>>>>>
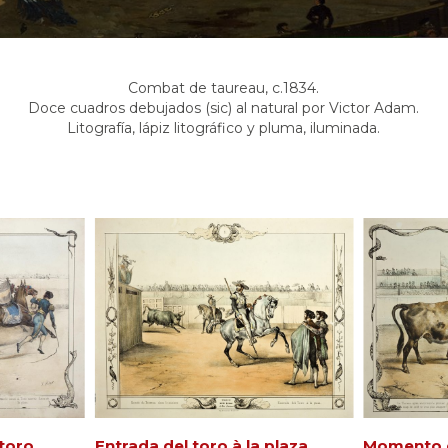
Combat de taureau, c.1834.
Doce cuadros debujados (sic) al natural por Victor Adam.
Litografía, lápiz litográfico y pluma, iluminada.
 toro.
Entrada del toro à la plaza.
Momento e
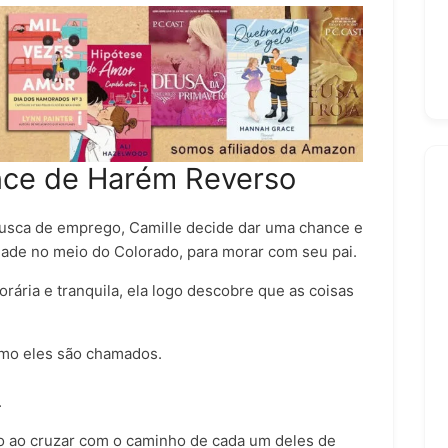
ce de Harém Reverso
usca de emprego, Camille decide dar uma chance e
ade no meio do Colorado, para morar com seu pai.
rária e tranquila, ela logo descobre que as coisas
omo eles são chamados.
.
o ao cruzar com o caminho de cada um deles de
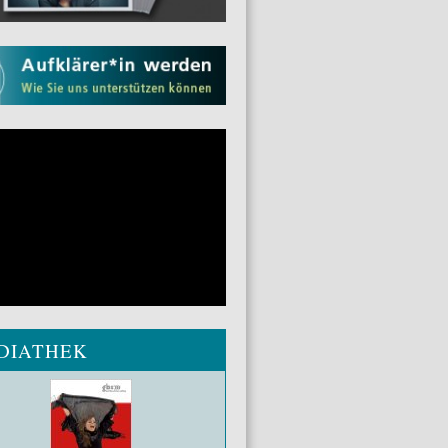
DIATHEK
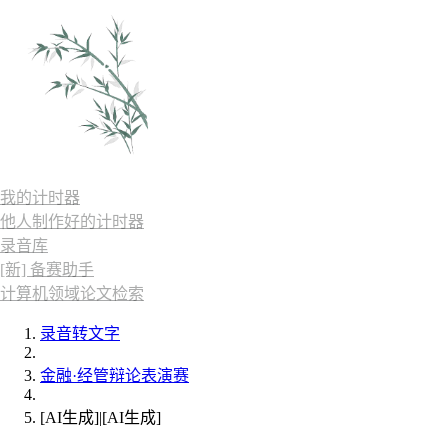
我的计时器
他人制作好的计时器
录音库
[新] 备赛助手
计算机领域论文检索
录音转文字
金融·经管辩论表演赛
[AI生成]|[AI生成]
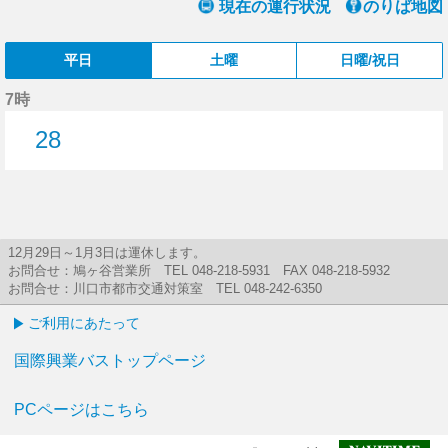
現在の運行状況
のりば地図
平日
土曜
日曜/祝日
7時
28
28分はつ
12月29日～1月3日は運休します。
お問合せ：鳩ヶ谷営業所 TEL 048-218-5931 FAX 048-218-5932
お問合せ：川口市都市交通対策室 TEL 048-242-6350
ご利用にあたって
国際興業バストップページ
PCページはこちら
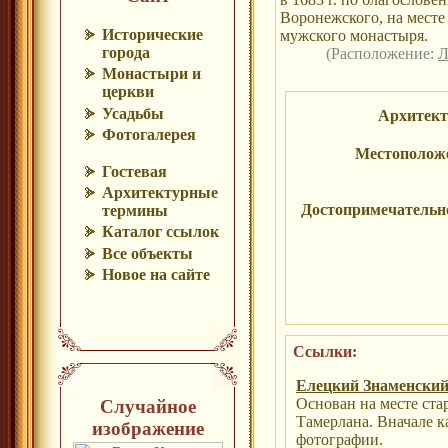
Воронежского, на месте
Исторические
мужского монастыря.
города
(Расположение:
Л
Монастыри и
церкви
Усадьбы
Архитек
Фотогалерея
Местополож
Гостевая
Архитектурные
Достопримечательн
термины
Каталог ссылок
Все объекты
Новое на сайте
Ссылки:
Елецкий Знаменский
Основан на месте ста
Случайное
Тамерлана. Вначале к
изображение
фотографии.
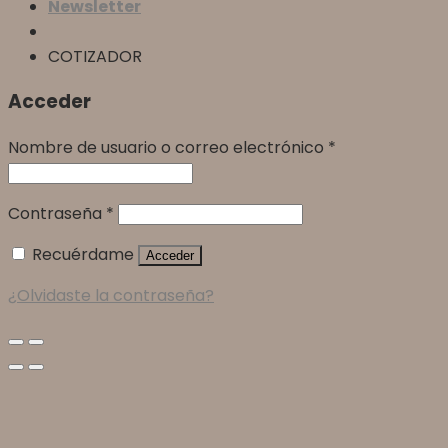
Newsletter
COTIZADOR
Acceder
Nombre de usuario o correo electrónico
*
Contraseña
*
Recuérdame
Acceder
¿Olvidaste la contraseña?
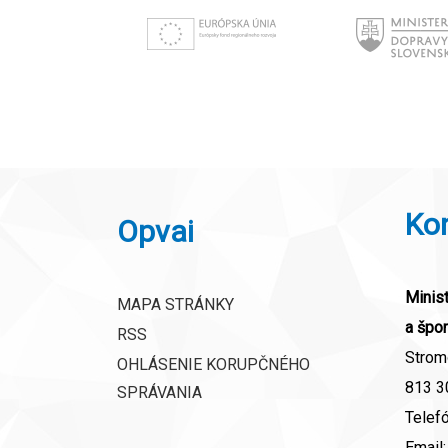
Ko
Opvai
Minist
MAPA STRÁNKY
a špor
RSS
Strom
OHLÁSENIE KORUPČNÉHO
813 30
SPRÁVANIA
Telef
Email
<<<<<
**REQUIRED WORK**
Exactly as written, set down the lines from the line holding "Достопримечательн" to the last line of the data, both ends included, pictures excluded.

**WRITTEN REPLY**
Достопримечательн
термины
Каталог ссылок
Все объекты
Новое на сайте
Ссылки:
Елецкий Знаменский
Основан на месте ста
Случайное
Тамерлана. Вначале к
изображение
фотографии.
Newsletter
COTIZADOR
Acceder
Nombre de usuario o correo electrónico
*
Contraseña
*
Recuérdame
Acceder
¿Olvidaste la contraseña?
Ko
Opvai
Minist
MAPA STRÁNKY
a špor
RSS
Strom
OHLÁSENIE KORUPČNÉHO
813 30
SPRÁVANIA
Telef
Email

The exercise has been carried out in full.